BlackRock targets major Saudi expansion as private capital demand accelerates

BlackRock is preparing to significantly scale its investment footprint in Saudi Arabia, signalling plans to double or even triple its commitments in the kingdom as infrastructure and AI-related deal flow accelerates, according to sources cited by Bloomberg.

The firm has already invested more than $35bn across Saudi equities, fixed income, and infrastructure. It now operates four investment teams in Riyadh under the leadership of Kashif Riaz, who heads BlackRock’s Financial Markets Advisory business in the Middle East.

“We think we’ve just gotten started with the theme of the Middle East as an investment destination,” Riaz said, noting that the firm sees its future Saudi exposure growing substantially. He identified infrastructure as the most compelling opportunity as Saudi Arabia builds out transport networks, expands the Riyadh metro, develops one of the world’s largest new airports, and accelerates data-centre construction through its AI champion Humain.

The expected expansion aligns with the increasing role of private capital in Saudi Arabia’s economic transition. BlackRock and its Global Infrastructure Partners division have already led several landmark transactions, including an $11bn deal involving Aramco’s natural gas facilities and participation in the $40bn acquisition of Aligned Data Centers alongside Abu Dhabi’s MGX.
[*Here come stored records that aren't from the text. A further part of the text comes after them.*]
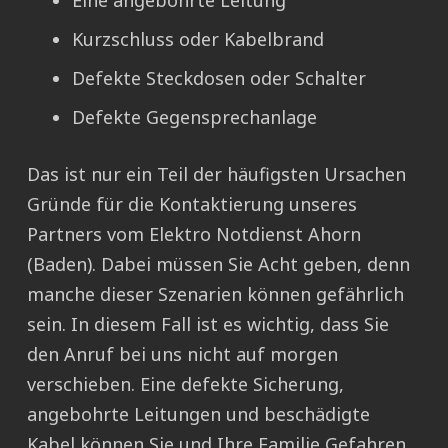
Eine angebohrte Leitung
Kurzschluss oder Kabelbrand
Defekte Steckdosen oder Schalter
Defekte Gegensprechanlage
Das ist nur ein Teil der häufigsten Ursachen
Gründe für die Kontaktierung unseres
Partners vom Elektro Notdienst Ahorn
(Baden). Dabei müssen Sie Acht geben, denn
manche dieser Szenarien können gefährlich
sein. In diesem Fall ist es wichtig, dass Sie
den Anruf bei uns nicht auf morgen
verschieben. Eine defekte Sicherung,
angebohrte Leitungen und beschädigte
Kabel können Sie und Ihre Familie Gefahren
BlackRock established its Saudi presence in 2019 and accelerated growth last year after agreeing a $5bn partnership with the Public Investment Fund to build a Riyadh-based investment platform. The firm now employs about 40 people in the kingdom, with plans to add multi-asset capabilities and launch new mutual funds. It is also working with domestic authorities on developing the residential mortgage-backed securities market.

Saudi Arabia is courting global asset managers as it seeks external capital to fund large-scale infrastructure, digital, and financial-market projects. Riaz said he expects private capital and capital markets to play a growing role in supporting the kingdom’s non-oil economy.